Linked by Jeremy LaCroix on Thu 3rd Jun 2004 07:02 UTC
Linux During the majority of my time working with computers, Windows was the operating system of choice. Reason being, it's all I've known. In 2002, I took a college course titled "Linux Administration" which entitled me to a few cd-roms of Redhat 7.x. While this course was nothing more than a few extra credits for me, I fell in love with Linux and went through the entire textbook a week into the class.
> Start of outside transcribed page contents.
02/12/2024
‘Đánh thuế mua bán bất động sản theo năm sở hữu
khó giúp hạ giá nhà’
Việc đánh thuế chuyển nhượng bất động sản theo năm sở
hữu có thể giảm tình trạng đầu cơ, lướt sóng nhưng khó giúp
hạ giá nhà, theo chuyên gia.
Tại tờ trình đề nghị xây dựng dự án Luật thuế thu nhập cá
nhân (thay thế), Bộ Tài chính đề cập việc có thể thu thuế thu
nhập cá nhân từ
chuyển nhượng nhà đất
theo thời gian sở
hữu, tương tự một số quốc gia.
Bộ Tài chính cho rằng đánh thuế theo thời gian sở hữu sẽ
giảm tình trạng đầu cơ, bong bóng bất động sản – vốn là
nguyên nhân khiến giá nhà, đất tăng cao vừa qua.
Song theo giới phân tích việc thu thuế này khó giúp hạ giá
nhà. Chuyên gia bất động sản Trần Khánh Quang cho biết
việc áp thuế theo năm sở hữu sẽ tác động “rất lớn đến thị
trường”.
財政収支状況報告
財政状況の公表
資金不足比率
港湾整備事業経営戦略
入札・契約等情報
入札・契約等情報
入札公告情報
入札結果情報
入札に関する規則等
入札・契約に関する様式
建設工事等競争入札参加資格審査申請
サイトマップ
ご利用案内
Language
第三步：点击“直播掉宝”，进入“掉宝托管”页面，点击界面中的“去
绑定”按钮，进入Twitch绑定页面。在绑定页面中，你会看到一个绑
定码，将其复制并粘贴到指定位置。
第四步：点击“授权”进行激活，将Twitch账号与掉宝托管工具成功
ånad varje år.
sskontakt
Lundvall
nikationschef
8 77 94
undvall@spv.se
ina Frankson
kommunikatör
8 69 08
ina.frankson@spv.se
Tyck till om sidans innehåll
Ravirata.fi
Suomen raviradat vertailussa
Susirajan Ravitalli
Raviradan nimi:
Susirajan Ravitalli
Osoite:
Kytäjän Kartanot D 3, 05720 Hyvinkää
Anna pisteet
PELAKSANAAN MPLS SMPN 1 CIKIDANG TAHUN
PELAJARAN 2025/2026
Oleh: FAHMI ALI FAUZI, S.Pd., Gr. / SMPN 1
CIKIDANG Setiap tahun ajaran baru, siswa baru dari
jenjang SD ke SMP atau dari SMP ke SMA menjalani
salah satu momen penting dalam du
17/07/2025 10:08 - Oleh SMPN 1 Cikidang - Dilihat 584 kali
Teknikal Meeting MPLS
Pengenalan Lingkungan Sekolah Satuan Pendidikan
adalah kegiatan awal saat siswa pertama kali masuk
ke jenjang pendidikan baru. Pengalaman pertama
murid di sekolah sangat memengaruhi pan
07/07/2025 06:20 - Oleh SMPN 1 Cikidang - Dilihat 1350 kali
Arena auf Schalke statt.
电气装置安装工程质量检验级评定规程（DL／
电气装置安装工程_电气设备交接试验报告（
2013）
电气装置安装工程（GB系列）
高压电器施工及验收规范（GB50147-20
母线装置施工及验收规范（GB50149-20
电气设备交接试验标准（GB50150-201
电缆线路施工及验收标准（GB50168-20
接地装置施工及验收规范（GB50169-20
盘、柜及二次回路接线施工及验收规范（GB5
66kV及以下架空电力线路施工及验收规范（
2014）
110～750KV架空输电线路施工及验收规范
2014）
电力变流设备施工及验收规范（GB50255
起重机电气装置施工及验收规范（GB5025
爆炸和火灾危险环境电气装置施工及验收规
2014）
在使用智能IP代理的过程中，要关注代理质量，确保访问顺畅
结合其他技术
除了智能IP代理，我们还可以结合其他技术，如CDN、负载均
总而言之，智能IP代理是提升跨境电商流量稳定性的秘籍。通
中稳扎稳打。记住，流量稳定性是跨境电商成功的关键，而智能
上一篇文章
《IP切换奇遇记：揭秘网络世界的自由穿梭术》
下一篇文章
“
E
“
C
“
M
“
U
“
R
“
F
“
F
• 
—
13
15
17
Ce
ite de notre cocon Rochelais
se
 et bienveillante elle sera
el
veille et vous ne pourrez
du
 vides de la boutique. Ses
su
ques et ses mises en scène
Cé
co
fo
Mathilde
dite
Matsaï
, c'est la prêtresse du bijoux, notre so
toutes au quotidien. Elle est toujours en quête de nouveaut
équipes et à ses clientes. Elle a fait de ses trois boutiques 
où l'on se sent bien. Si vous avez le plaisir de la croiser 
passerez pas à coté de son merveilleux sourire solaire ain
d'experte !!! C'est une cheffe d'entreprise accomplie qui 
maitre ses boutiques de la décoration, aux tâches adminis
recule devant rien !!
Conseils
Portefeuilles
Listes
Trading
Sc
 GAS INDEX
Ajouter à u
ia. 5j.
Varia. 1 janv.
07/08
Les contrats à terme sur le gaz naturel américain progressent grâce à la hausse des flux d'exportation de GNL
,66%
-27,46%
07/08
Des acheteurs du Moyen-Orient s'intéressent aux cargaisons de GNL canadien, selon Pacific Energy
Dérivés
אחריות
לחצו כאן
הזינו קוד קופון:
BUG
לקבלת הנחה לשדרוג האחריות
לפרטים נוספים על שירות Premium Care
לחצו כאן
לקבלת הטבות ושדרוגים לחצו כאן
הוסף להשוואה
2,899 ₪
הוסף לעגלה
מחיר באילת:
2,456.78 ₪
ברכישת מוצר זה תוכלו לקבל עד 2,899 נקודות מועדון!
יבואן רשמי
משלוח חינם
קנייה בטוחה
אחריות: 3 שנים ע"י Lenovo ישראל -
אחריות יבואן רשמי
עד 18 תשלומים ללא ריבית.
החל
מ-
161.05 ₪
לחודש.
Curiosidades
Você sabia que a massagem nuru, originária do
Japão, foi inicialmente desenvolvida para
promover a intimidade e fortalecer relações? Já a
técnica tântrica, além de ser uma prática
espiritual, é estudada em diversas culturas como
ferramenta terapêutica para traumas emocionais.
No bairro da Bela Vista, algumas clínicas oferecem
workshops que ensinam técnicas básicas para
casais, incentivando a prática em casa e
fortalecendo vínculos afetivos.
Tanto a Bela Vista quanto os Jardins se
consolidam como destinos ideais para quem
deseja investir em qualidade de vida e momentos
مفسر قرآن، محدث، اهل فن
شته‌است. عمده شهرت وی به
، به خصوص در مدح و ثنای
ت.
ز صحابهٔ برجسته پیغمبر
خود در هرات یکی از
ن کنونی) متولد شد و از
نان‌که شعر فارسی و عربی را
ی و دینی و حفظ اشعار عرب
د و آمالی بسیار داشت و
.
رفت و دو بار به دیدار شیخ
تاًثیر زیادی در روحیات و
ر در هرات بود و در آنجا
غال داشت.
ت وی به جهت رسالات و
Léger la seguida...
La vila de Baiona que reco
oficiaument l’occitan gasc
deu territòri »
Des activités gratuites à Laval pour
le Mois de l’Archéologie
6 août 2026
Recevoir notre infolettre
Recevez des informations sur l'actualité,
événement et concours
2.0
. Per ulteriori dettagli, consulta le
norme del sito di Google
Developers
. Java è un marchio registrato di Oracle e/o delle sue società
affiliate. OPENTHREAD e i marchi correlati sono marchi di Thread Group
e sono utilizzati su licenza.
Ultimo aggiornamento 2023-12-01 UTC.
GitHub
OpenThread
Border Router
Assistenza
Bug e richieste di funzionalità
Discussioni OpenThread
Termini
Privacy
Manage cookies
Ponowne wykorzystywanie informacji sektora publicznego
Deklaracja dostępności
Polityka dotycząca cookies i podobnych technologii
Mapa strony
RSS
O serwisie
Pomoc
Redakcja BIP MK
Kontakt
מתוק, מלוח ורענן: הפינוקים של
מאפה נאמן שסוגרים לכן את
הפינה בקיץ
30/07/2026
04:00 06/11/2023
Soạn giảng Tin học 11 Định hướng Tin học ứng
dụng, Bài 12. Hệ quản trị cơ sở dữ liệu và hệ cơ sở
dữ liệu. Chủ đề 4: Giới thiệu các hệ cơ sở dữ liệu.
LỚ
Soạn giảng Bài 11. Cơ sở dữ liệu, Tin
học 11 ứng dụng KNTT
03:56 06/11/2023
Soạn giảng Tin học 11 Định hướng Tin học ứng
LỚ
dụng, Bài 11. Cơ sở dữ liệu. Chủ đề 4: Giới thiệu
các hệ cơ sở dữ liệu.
It was a nice feeling to use something "different" than what I was used to.
Permalink for comment
To read all comments associated with this story, please click here.
RPM and DEB
by andy on Thu 3rd Jun 2004 15:17 UTC

"True Debian apt-get is the way forward"

Is there a conceptual difference between the .rpm and .deb formats? As far as I'm aware all either of them does is combine program binaries and dependency information into one file.

All is fine with either of them as long as all the packages adhere to a single naming and versioning scheme.

Confusion only starts once packages for separate distrubutions get mixed, because they tend to name or version the same things differently.

Doesn't the .rpm format unfairly get blamed for problems that are really caused by the divergence of distributions (Redhat/SuSE/Mandrake/...)? Isn't .deb spared those problems only because there's only one major source of .deb packages, i.e. Debian itself?